> **SOURCE MATERIAL**

»»

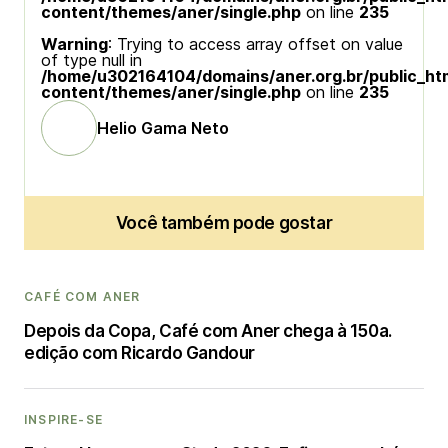
content/themes/aner/single.php
on line
235
Warning
: Trying to access array offset on value
of type null in
/home/u302164104/domains/aner.org.br/public_ht
content/themes/aner/single.php
on line
235
Helio Gama Neto
Você também pode gostar
CAFÉ COM ANER
Depois da Copa, Café com Aner chega à 150a.
edição com Ricardo Gandour
INSPIRE-SE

««

> **WHAT YOU HAVE TO DO**
Retype all of the material above exactly; the pictures stay out.

> **OUTPUT OF THE EXERCISE**
content/themes/aner/single.php
on line
235
Warning
: Trying to access array offset on value
of type null in
/home/u302164104/domains/aner.org.br/public_ht
content/themes/aner/single.php
on line
235
Helio Gama Neto
Você também pode gostar
CAFÉ COM ANER
Depois da Copa, Café com Aner chega à 150a.
edição com Ricardo Gandour
INSPIRE-SE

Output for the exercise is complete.